Your goal:
Copy out the data exactly, leaving the pictures behind.

Task inputs:
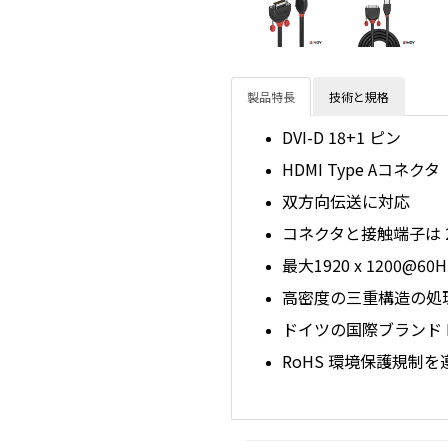
製品特長
技術と規格
DVI-D 18+1 ピン
HDMI Type Aコネクタ
双方向伝送に対応
コネクタと接触端子は 
最大1920 x 1200@
高密度の三重構造の処
ドイツの国際ブランド 
RoHS 環境保護規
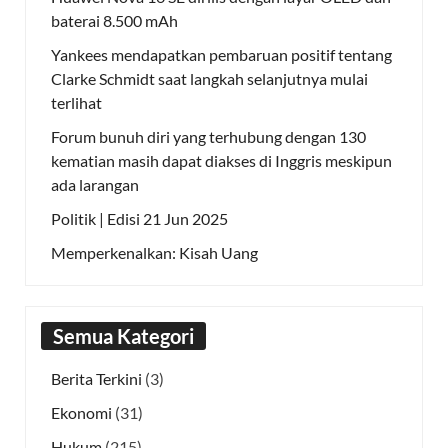
baterai 8.500 mAh
Yankees mendapatkan pembaruan positif tentang
Clarke Schmidt saat langkah selanjutnya mulai
terlihat
Forum bunuh diri yang terhubung dengan 130
kematian masih dapat diakses di Inggris meskipun
ada larangan
Politik | Edisi 21 Jun 2025
Memperkenalkan: Kisah Uang
Semua Kategori
Berita Terkini
(3)
Ekonomi
(31)
Hukum
(215)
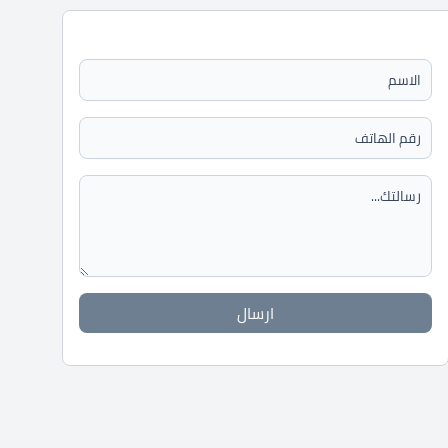
ارسال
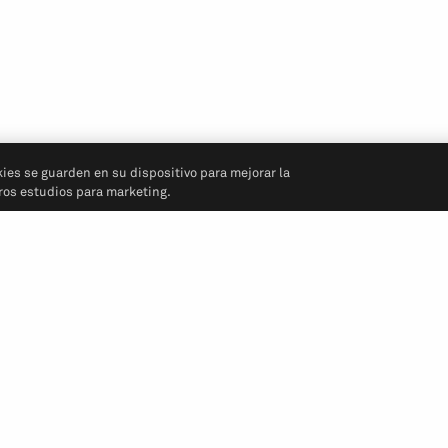
kies se guarden en su dispositivo para mejorar la
tros estudios para marketing.
Síganos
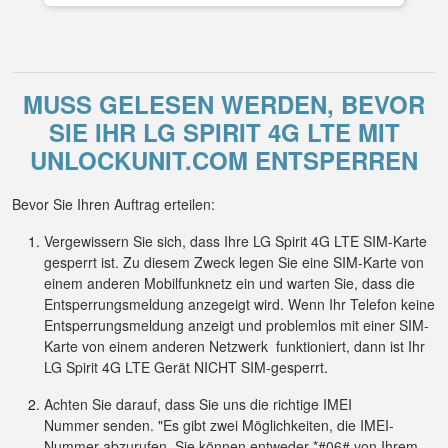
MUSS GELESEN WERDEN, BEVOR
SIE IHR LG SPIRIT 4G LTE MIT
UNLOCKUNIT.COM ENTSPERREN
Bevor Sie Ihren Auftrag erteilen:
Vergewissern Sie sich, dass Ihre LG Spirit 4G LTE SIM-Karte
gesperrt ist. Zu diesem Zweck legen Sie eine SIM-Karte von
einem anderen Mobilfunknetz ein und warten Sie, dass die
Entsperrungsmeldung anzegeigt wird. Wenn Ihr Telefon keine
Entsperrungsmeldung anzeigt und problemlos mit einer SIM-
Karte von einem anderen Netzwerk funktioniert, dann ist Ihr
LG Spirit 4G LTE Gerät NICHT SIM-gesperrt.
Achten Sie darauf, dass Sie uns die richtige IMEI
Nummer senden. "Es gibt zwei Möglichkeiten, die IMEI-
Nummer abzurufen. Sie können entweder *#06# von Ihrem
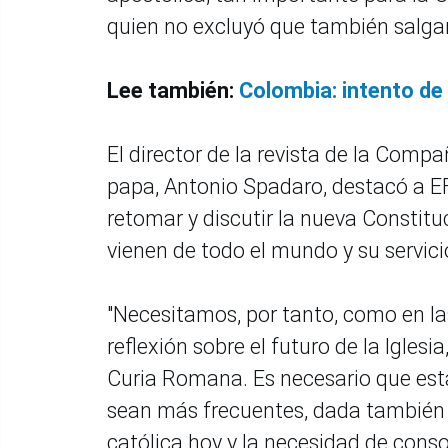
quien no excluyó que también salga
Lee también:
Colombia: intento de
El director de la revista de la Compa
papa, Antonio Spadaro, destacó a EF
retomar y discutir la nueva Constitu
vienen de todo el mundo y su servici
"Necesitamos, por tanto, como en l
reflexión sobre el futuro de la Iglesi
Curia Romana. Es necesario que est
sean más frecuentes, dada también la
católica hoy y la necesidad de consol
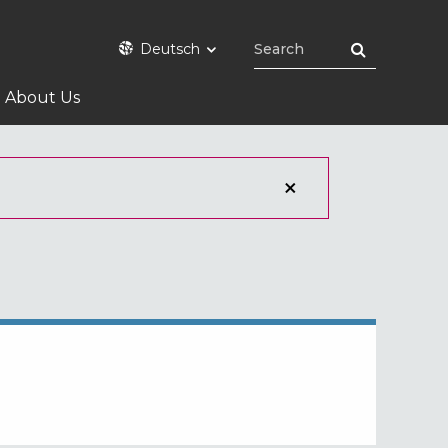
Deutsch
About Us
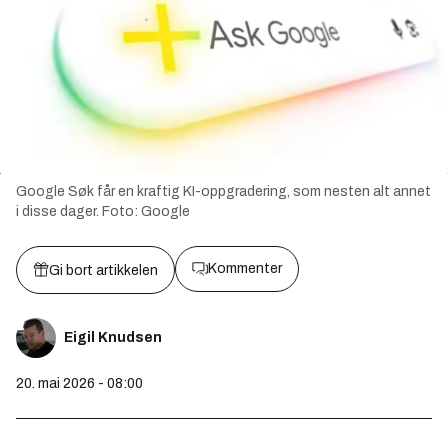
Google Søk får en kraftig KI-oppgradering, som nesten alt annet
i disse dager.
Foto:
Google
Kommenter
Gi bort artikkelen
Eigil Knudsen
20. mai 2026 - 08:00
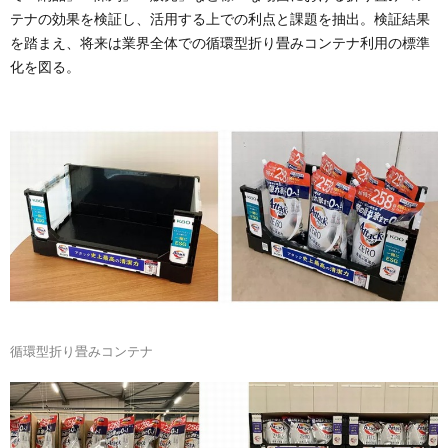
テナの効果を検証し、活用する上での利点と課題を抽出。検証結果
を踏まえ、将来は業界全体での循環型折り畳みコンテナ利用の標準
化を図る。
循環型折り畳みコンテナ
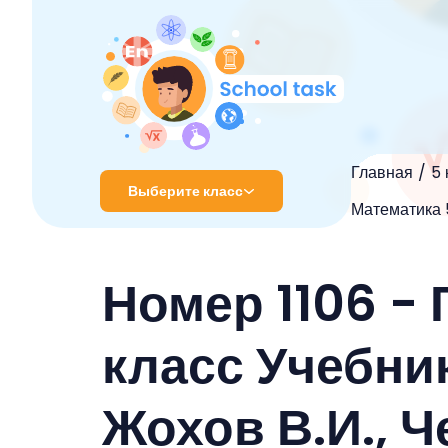
Главная
5 
Выберите класс
Математика 5
1 класс
Номер 1106 -
2 класс
3 класс
класс Учебник
4 класс
Жохов В.И., Ч
5 класс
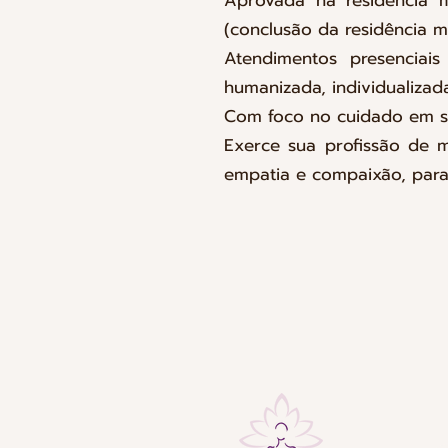
Aprovada na residência m
(conclusão da residência 
Atendimentos presenciais
humanizada, individualizad
Com foco no cuidado em s
Exerce sua profissão de 
empatia e compaixão, para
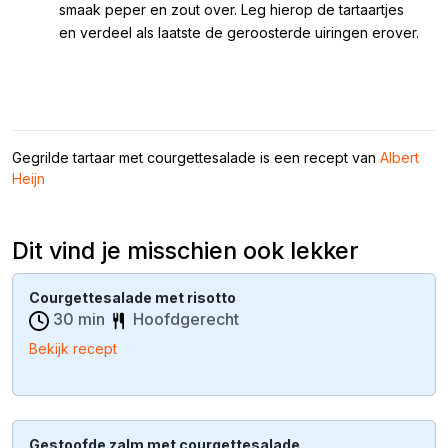
smaak peper en zout over. Leg hierop de tartaartjes
en verdeel als laatste de geroosterde uiringen erover.
Gegrilde tartaar met courgettesalade is een recept van
Albert
Heijn
Dit vind je misschien ook lekker
Courgettesalade met risotto
30 min
Hoofdgerecht
Bekijk recept
Gestoofde zalm met courgettesalade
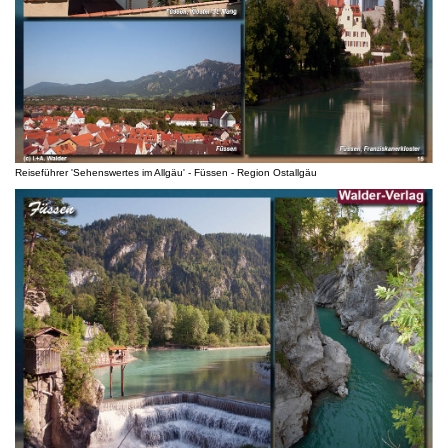
Reiseführer 'Sehenswertes im Allgäu' - Füssen - Region Ostallgäu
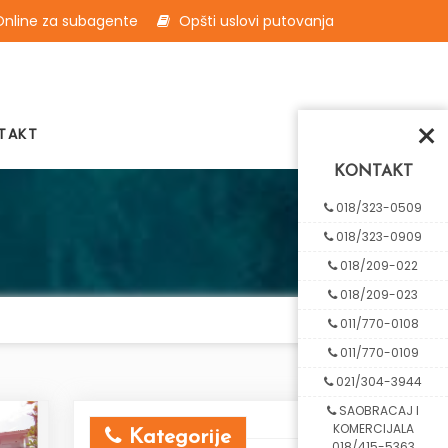
nline za subagente
Opšti uslovi putovanja
×
TAKT
KONTAKT
018/323-0509
018/323-0909
018/209-022
018/209-023
011/770-0108
011/770-0109
021/304-3944
SAOBRACAJ I
KOMERCIJALA
Kategorije
018/415-5363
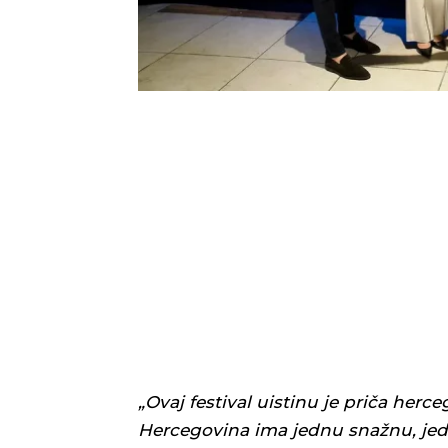
„Ovaj festival uistinu je priča her
Hercegovina ima jednu snažnu, jedi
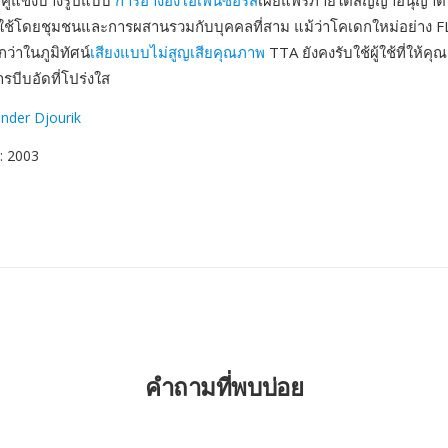
คู่แข่งบางรูปแบบ
การอ้างอิงโอเพนซอร์ส
เผยแพร่ภายใต้สัญญาอนุญาต
ใช้โดยชุมชนและการผสานรวมกับบุคคลที่สาม แม้ว่าโคเดกใหม่อย่าง 
กว่าในภูมิทัศน์
เสียงแบบไม่สูญเสียคุณภาพ
TTA ยังคงรับใช้ผู้ใช้ที่ให้ค
รบีบอัดที่โปร่งใส
nder Djourik
: 2003
คำถามที่พบบ่อย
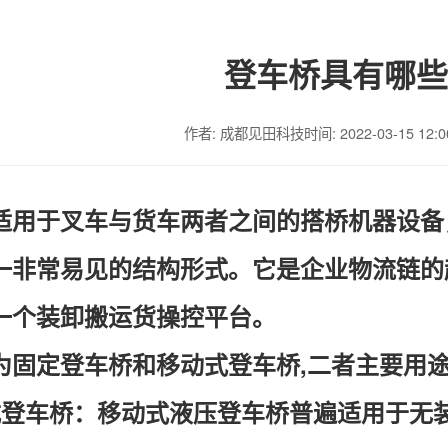
登车桥具有哪些
作者: 成都见田科技
时间: 2022-03-15 12:0
适用于叉车与货车两者之间的搭桥机器设备
一非常易见的结构形式。它是企业物流链的
一个装卸搬运货操控平台。
为固定登车桥和移动式登车桥,二者主要用
式登车桥：
移动式液压登车桥普遍适用于无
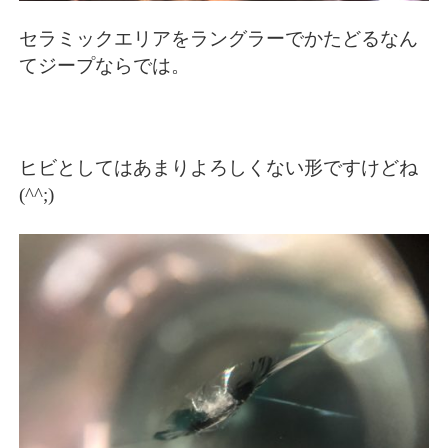
セラミックエリアをラングラーでかたどるなん
てジープならでは。
ヒビとしてはあまりよろしくない形ですけどね
(^^;)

Exercise result:
製品特長
技術と規格
DVI-D 18+1 ピン
HDMI Type Aコネクタ
双方向伝送に対応
コネクタと接触端子は 
最大1920 x 1200@
高密度の三重構造の処
ドイツの国際ブランド 
RoHS 環境保護規
baterai 8.500 mAh
Yankees mendapatkan pembaruan positif tentang
Clarke Schmidt saat langkah selanjutnya mulai
terlihat
Forum bunuh diri yang terhubung dengan 130
kematian masih dapat diakses di Inggris meskipun
ada larangan
Politik | Edisi 21 Jun 2025
Memperkenalkan: Kisah Uang
Semua Kategori
Berita Terkini
(3)
Ekonomi
(31)
Hukum
(215)
ارسال
kies se guarden en su dispositivo para mejorar la
tros estudios para marketing.
Síganos
MUSS GELESEN WERDEN, BEVOR
SIE IHR LG SPIRIT 4G LTE MIT
UNLOCKUNIT.COM ENTSPERREN
Bevor Sie Ihren Auftrag erteilen:
Vergewissern Sie sich, dass Ihre LG Spirit 4G LTE SIM-Karte
gesperrt ist. Zu diesem Zweck legen Sie eine SIM-Karte von
einem anderen Mobilfunknetz ein und warten Sie, dass die
Entsperrungsmeldung anzegeigt wird. Wenn Ihr Telefon keine
Entsperrungsmeldung anzeigt und problemlos mit einer SIM-
Karte von einem anderen Netzwerk funktioniert, dann ist Ihr
LG Spirit 4G LTE Gerät NICHT SIM-gesperrt.
Achten Sie darauf, dass Sie uns die richtige IMEI
Nummer senden. "Es gibt zwei Möglichkeiten, die IMEI-
Nummer abzurufen. Sie können entweder *#06# von Ihrem
quien no excluyó que también salga
Lee también:
Colombia: intento de
El director de la revista de la Compa
papa, Antonio Spadaro, destacó a EF
retomar y discutir la nueva Constitu
vienen de todo el mundo y su servici
"Necesitamos, por tanto, como en l
reflexión sobre el futuro de la Iglesi
Curia Romana. Es necesario que est
sean más frecuentes, dada también la
católica hoy y la necesidad de consol
Deutsch
About Us
Google Søk får en kraftig KI-oppgradering, som nesten alt annet
i disse dager.
Foto:
Google
Kommenter
Gi bort artikkelen
Eigil Knudsen
20. mai 2026 - 08:00
テナの効果を検証し、活用する上での利点と課題を抽出。検証結果
を踏まえ、将来は業界全体での循環型折り畳みコンテナ利用の標準
化を図る。
循環型折り畳みコンテナ
Главная
5 
Выберите класс
Математика 5
1 класс
Номер 1106 -
2 класс
3 класс
класс Учебник
4 класс
Жохов В.И., Ч
5 класс
Aprovada na residência m
(conclusão da residência 
Atendimentos presenciais
humanizada, individualizad
Com foco no cuidado em s
Exerce sua profissão de 
empatia e compaixão, para
smaak peper en zout over. Leg hierop de tartaartjes
en verdeel als laatste de geroosterde uiringen erover.
Gegrilde tartaar met courgettesalade is een recept van
Albert
Heijn
Dit vind je misschien ook lekker
Courgettesalade met risotto
30 min
Hoofdgerecht
Bekijk recept
Gestoofde zalm met courgettesalade
Reiseführer 'Sehenswertes im Allgäu' - Füssen - Region Ostallgäu
nline za subagente
Opšti uslovi putovanja
×
TAKT
KONTAKT
018/323-0509
018/323-0909
018/209-022
018/209-023
011/770-0108
011/770-0109
021/304-3944
SAOBRACAJ I
KOMERCIJALA
Kategorije
018/415-5363
„Ovaj festival uistinu je priča her
Hercegovina ima jednu snažnu, jedi
คู่แข่งบางรูปแบบ
การอ้างอิงโอเพนซอร์ส
เผยแพร่ภายใต้สัญญาอนุญาต
ใช้โดยชุมชนและการผสานรวมกับบุคคลที่สาม แม้ว่าโคเดกใหม่อย่าง 
กว่าในภูมิทัศน์
เสียงแบบไม่สูญเสียคุณภาพ
TTA ยังคงรับใช้ผู้ใช้ที่ให้ค
รบีบอัดที่โปร่งใส
nder Djourik
: 2003
คำถามที่พบบ่อย
登车桥具有哪些
作者: 成都见田科技
时间: 2022-03-15 12:0
适用于叉车与货车两者之间的搭桥机器设备
一非常易见的结构形式。它是企业物流链的
一个装卸搬运货操控平台。
为固定登车桥和移动式登车桥,二者主要用
式登车桥：
移动式液压登车桥普遍适用于无
セラミックエリアをラングラーでかたどるなん
てジープならでは。
ヒビとしてはあまりよろしくない形ですけどね
(^^;)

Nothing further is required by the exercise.